An AI Visionary and the inaugural winner of the AI Catalyst category at the Relativity Innovation Awards in 2021, Briordy Meyers helps usher in the many benefits of technology at pharmaceutical company Boehringer Ingelheim. How does he do it?

The legal sector has a reputation of being slow to embrace new technologies, but you stand out as an early adopter of AI. What structural barriers keep the legal sector from adopting new technologies? How and why did you take an interest in AI?

In terms of structural barriers to adoption, there are multiple factors: institutional or historical conservativism; the need to vet technology against relevant case law; Federal Rules of Civil Procedure Rule 26(g) and ethical obligations for attorneys regarding technology; ability to show the return on investment and business case; data privacy laws and regulations; the emerging role of e-discovery or technology-forward attorneys in organizational hierarchies; key stakeholder buy-in; workflow change management; and reliable support acumen—i.e., having people implement your plan who know what they are doing and are invested as true partners to help you achieve successful adoption.

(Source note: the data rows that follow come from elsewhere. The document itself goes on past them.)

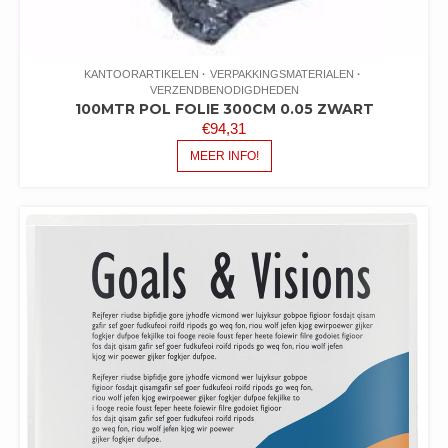
KANTOORARTIKELEN
VERPAKKINGSMATERIALEN
VERZENDBENODIGDHEDEN
100MTR POL FOLIE 300CM 0.05 ZWART
€
94,31
MEER INFO!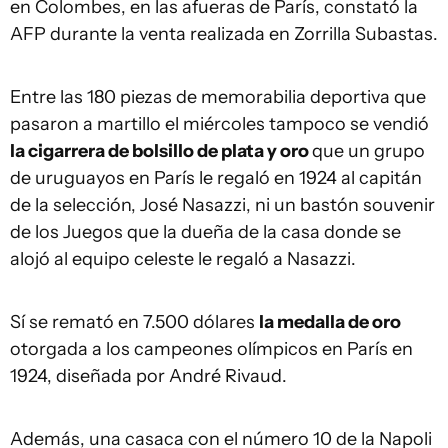
en Colombes, en las afueras de París, constató la
AFP durante la venta realizada en Zorrilla Subastas.
Entre las 180 piezas de memorabilia deportiva que
pasaron a martillo el miércoles tampoco se vendió
la cigarrera de bolsillo de plata y oro
que un grupo
de uruguayos en París le regaló en 1924 al capitán
de la selección, José Nasazzi, ni un bastón souvenir
de los Juegos que la dueña de la casa donde se
alojó al equipo celeste le regaló a Nasazzi.
Sí se remató en 7.500 dólares
la medalla de oro
otorgada a los campeones olímpicos en París en
1924, diseñada por André Rivaud.
Además, una casaca con el número 10 de la Napoli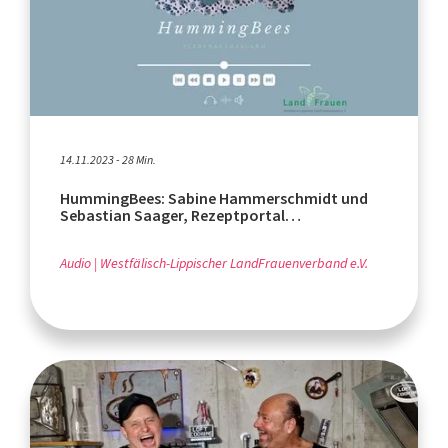
14.11.2023 - 28 Min.
HummingBees: Sabine Hammerschmidt und
Sebastian Saager, Rezeptportal
"Landgemachtes"
Audio
Westfälisch-Lippischer LandFrauenverband e.V.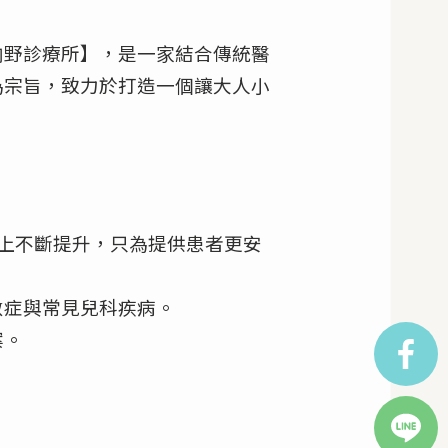
内野診療所】，是一家結合傳統醫
CONTACT US
為宗旨，致力於打造一個讓大人小
leokanshi@gmail.com
0476-46-3621
〒270-1347 千葉縣印西市内野1-5
上不斷提升，只為提供患者更安
敏症與常見兒科疾病。
案。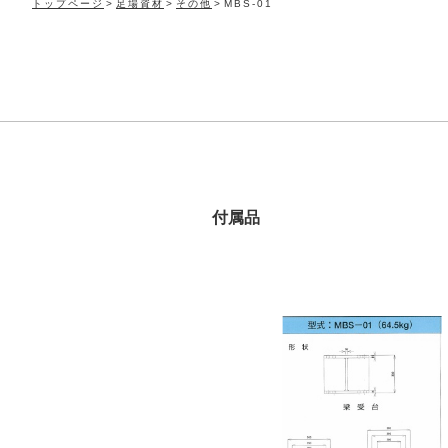
トップページ
足場資材
その他
MBS-01
付属品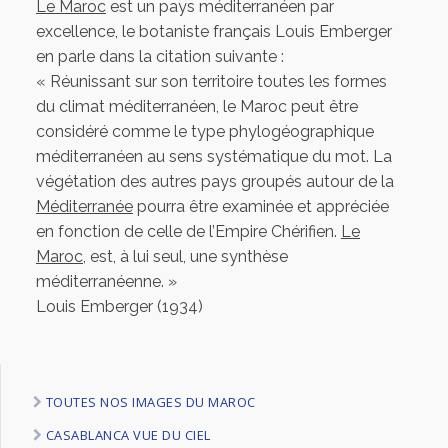
Le Maroc
est un pays méditerranéen par
excellence, le botaniste français Louis Emberger
en parle dans la citation suivante :
« Réunissant sur son territoire toutes les formes
du climat méditerranéen, le Maroc peut être
considéré comme le type phylogéographique
méditerranéen au sens systématique du mot. La
végétation des autres pays groupés autour de la
Méditerranée
pourra être examinée et appréciée
en fonction de celle de l’Empire Chérifien.
Le
Maroc
, est, à lui seul, une synthèse
méditerranéenne. »
Louis Emberger (1934)
TOUTES NOS IMAGES DU MAROC
CASABLANCA VUE DU CIEL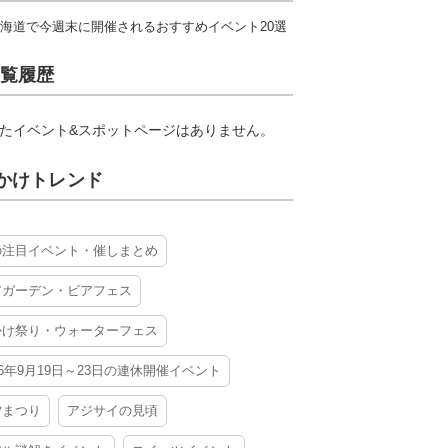
海道で今週末に開催されるおすすめイベント20選
覧履歴
たイベント&スポットページはありません。
かけトレンド
の注目イベント・催しまとめ
アガーデン・ビアフェス
かけ祭り・ウォーターフェス
26年9月19日～23日の連休開催イベント
夕まつり
アジサイの見頃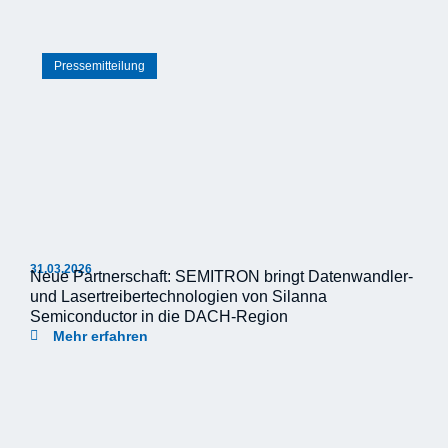
Pressemitteilung
31.03.2026
Neue Partnerschaft: SEMITRON bringt Datenwandler-
und Lasertreibertechnologien von Silanna
Semiconductor in die DACH-Region
Mehr erfahren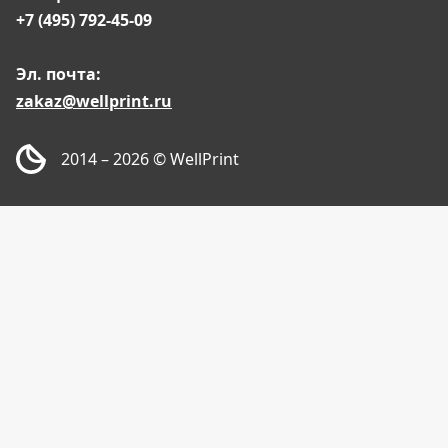
+7 (495) 792-45-09
Эл. почта:
zakaz@wellprint.ru
2014 – 2026
© WellPrint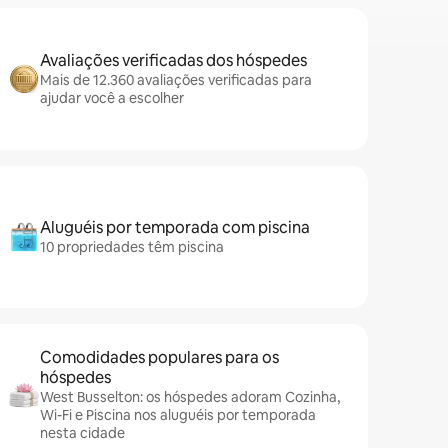
Avaliações verificadas dos hóspedes
Mais de 12.360 avaliações verificadas para
ajudar você a escolher
Aluguéis por temporada com piscina
10 propriedades têm piscina
Comodidades populares para os
hóspedes
West Busselton: os hóspedes adoram Cozinha,
Wi-Fi e Piscina nos aluguéis por temporada
nesta cidade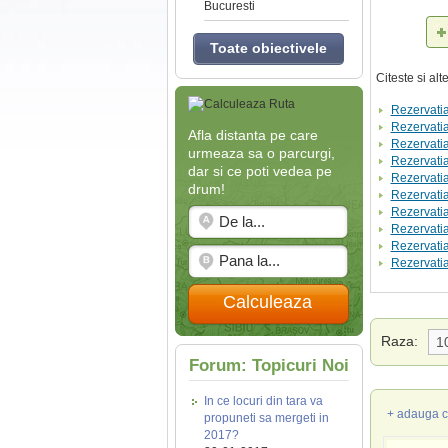
Bucuresti
Toate obiectivele
Citeste si al
Rezervatia
Rezervatia
Afla distanta pe care
Rezervatia
urmeaza sa o parcurgi,
Rezervatia
dar si ce poti vedea pe
Rezervatia
drum!
Rezervati
Rezervatia
Rezervatia
Rezervatia
Rezervatia
Calculeaza
Raza:
Forum: Topicuri Noi
In ce locuri din tara va
+ adauga c
propuneti sa mergeti in
2017?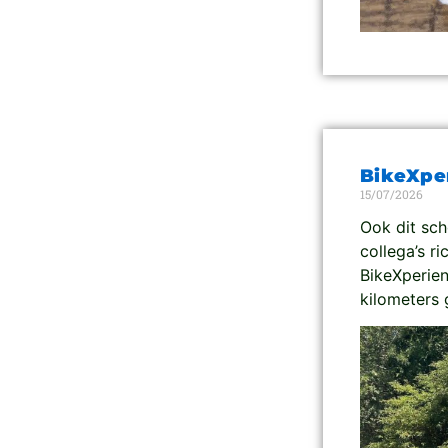
BikeXpe
15/07/2026
Ook dit sch
collega’s r
BikeXperien
kilometers 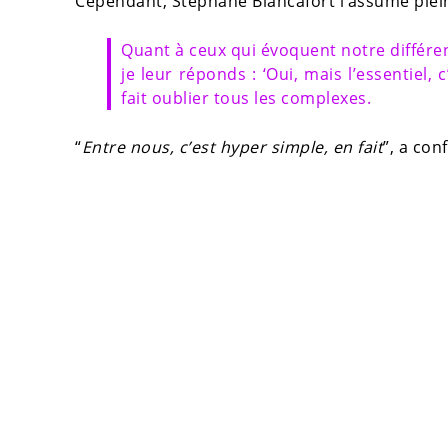
Cependant, Stéphane Blancafort l’assume ple
Quant à ceux qui évoquent notre différence
je leur réponds : ‘Oui, mais l’essentiel, 
fait oublier tous les complexes.
“
Entre nous, c’est hyper simple, en fait
”, a conf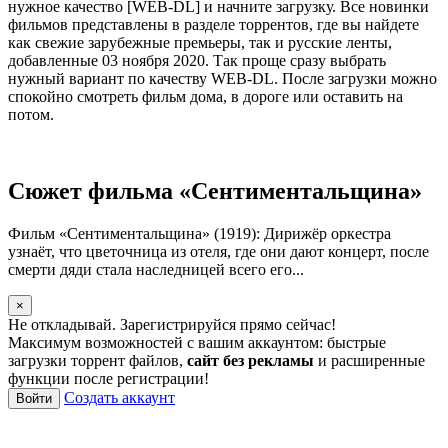
нужное качество [WEB-DL] и начните загрузку. Все новинки
фильмов представлены в разделе торрентов, где вы найдете
как свежие зарубежные премьеры, так и русские ленты,
добавленные 03 ноября 2020. Так проще сразу выбрать
нужный вариант по качеству WEB-DL. После загрузки можно
спокойно смотреть фильм дома, в дороге или оставить на
потом.
Сюжет фильма «Сентиментальщина»
Фильм «Сентиментальщина» (1919): Дирижёр оркестра
узнаёт, что цветочница из отеля, где они дают концерт, после
смерти дяди стала наследницей всего его...
×
Не откладывай. Зарегистрируйся прямо сейчас!
Максимум возможностей с вашим аккаунтом: быстрые
загрузки торрент файлов,
сайт без рекламы
и расширенные
функции после регистрации!
Создать аккаунт
Войти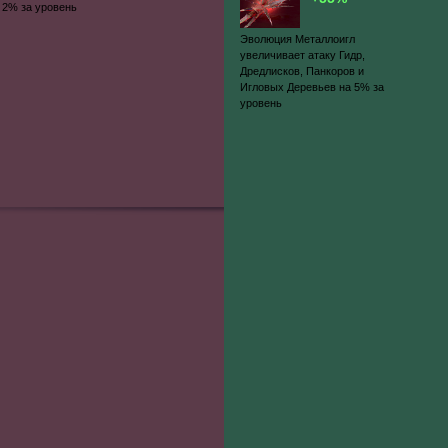
 2% за уровень
Эволюция Металлоигл
увеличивает атаку Гидр,
Дредлисков, Панкоров и
Игловых Деревьев на 5% за
уровень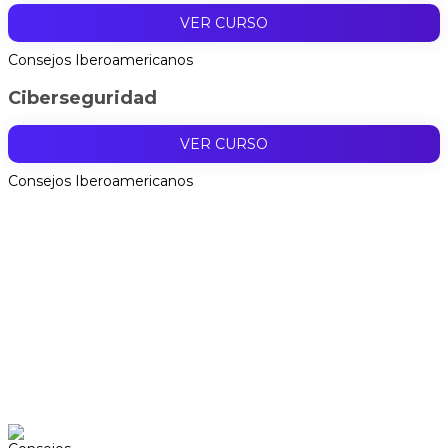
VER CURSO
Consejos Iberoamericanos
Ciberseguridad
VER CURSO
Consejos Iberoamericanos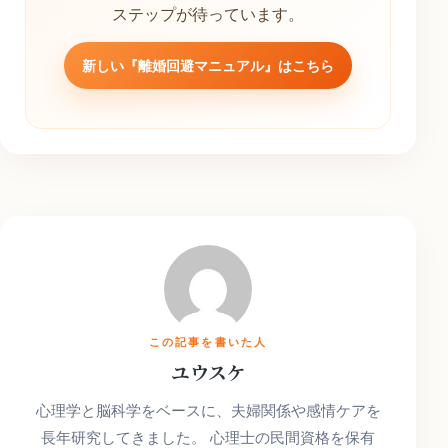
ステップが待っています。
新しい『離婚回避マニュアル』はこちら
この記事を書いた人
ユウスケ
心理学と脳科学をベースに、夫婦関係や感情ケアを
長年研究してきました。 心理士の民間資格を保有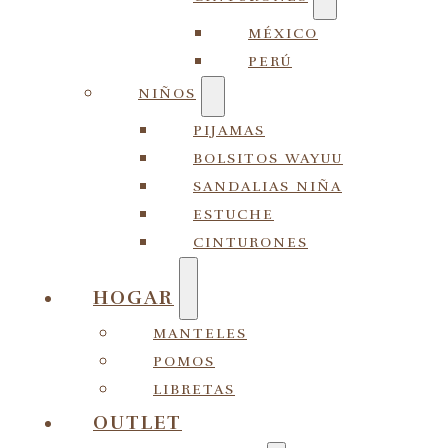
MÉXICO
PERÚ
NIÑOS
PIJAMAS
BOLSITOS WAYUU
SANDALIAS NIÑA
ESTUCHE
CINTURONES
HOGAR
MANTELES
POMOS
LIBRETAS
OUTLET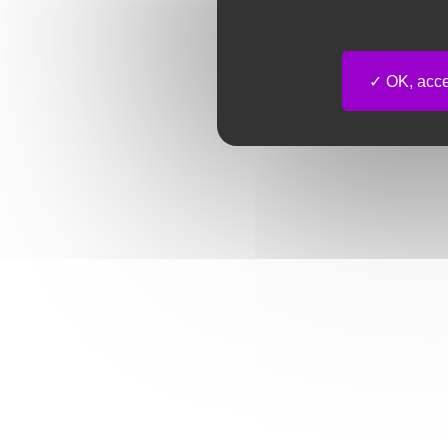
OK, accep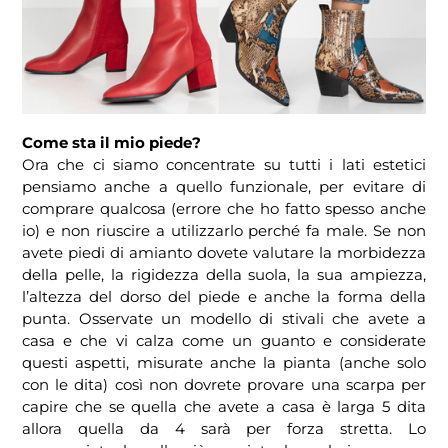
Come sta il mio piede?
Ora che ci siamo concentrate su tutti i lati estetici
pensiamo anche a quello funzionale, per evitare di
comprare qualcosa (errore che ho fatto spesso anche
io) e non riuscire a utilizzarlo perché fa male. Se non
avete piedi di amianto dovete valutare la morbidezza
della pelle, la rigidezza della suola, la sua ampiezza,
l’altezza del dorso del piede e anche la forma della
punta. Osservate un modello di stivali che avete a
casa e che vi calza come un guanto e considerate
questi aspetti, misurate anche la pianta (anche solo
con le dita) così non dovrete provare una scarpa per
capire che se quella che avete a casa è larga 5 dita
allora quella da 4 sarà per forza stretta. Lo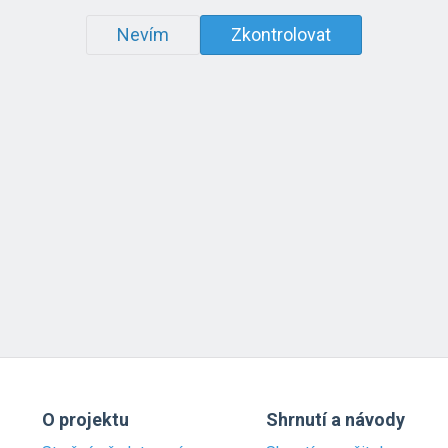
Nevím
Zkontrolovat
O projektu
Shrnutí a návody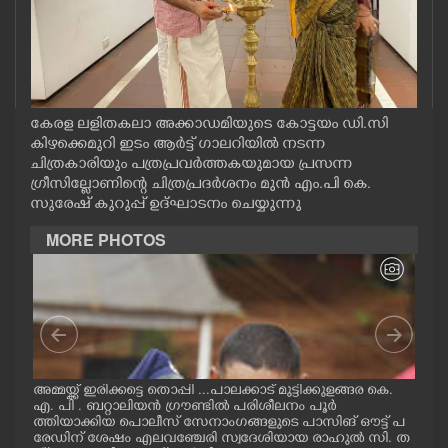
CASE DIARY
CINEMA
കേരള ലളിതകലാ അക്കാഡമിയുടെ കോട്ടയം ഡി.സി
OPINION
കിഴക്കെമുറി ഇടം ആർട്ട് ഗാലറിയിൽ നടന്ന
ചിത്രകാരിയും പത്രപ്രവർത്തകയുമായ പ്രസന്ന
ഗ്രീസില്ലോണിന്റെ ചിത്രപ്രദർശനം മുൻ എം.പി കെ.
PHOTOS
സുരേഷ് കുറുപ്പ് ഉദ്ഘാടനം ചെയ്യുന്നു
MORE PHOTOS
LIFESTYLE
SPIRITUAL
INFO+
ഗ
അമ്മയ്ക്ക് ഇരിക്കട്ടെ തൊപ്പി ...പാലക്കാട് മുട്ടിക്കുളങ്ങര കെ.
പാലക
എ. പി . ബറ്റാലിയൻ ഗ്രൗണ്ടിൽ പരിശീലനം പൂർ
ഗ്ര
ക്
ത്തിയാക്കിയ പൊലീസ് സേനാംഗങ്ങളുടെ പാസിങ് ഔട്ട് പ
സേന
ART
രേഡിന് ശേഷം എലവഞ്ചേരി സ്വദേശിയായ രാഹുൽ സി. ത
രിശ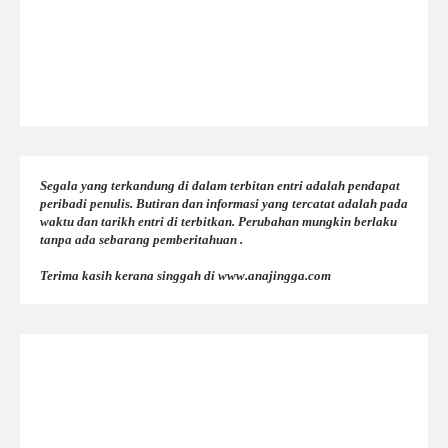
Segala yang terkandung di dalam terbitan entri adalah pendapat
peribadi penulis. Butiran dan informasi yang tercatat adalah pada
waktu dan tarikh entri di terbitkan. Perubahan mungkin berlaku
tanpa ada sebarang pemberitahuan .
Terima kasih kerana singgah di www.anajingga.com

The adoption of new legal technology means not just getting over these barriers but doing so in a way that maintains enthusiasm for the change. Maybe another way to put it is to think of the law of entropy, the second law of thermodynamics: it can be tough to keep putting energy into the technology adoption effort, but you have to maintain that energy investment to effectuate a change and avoid the decay of your plan. You also have to keep your eyes open and remain objective, because sometimes the plan and the technology turn out to not be what you actually need.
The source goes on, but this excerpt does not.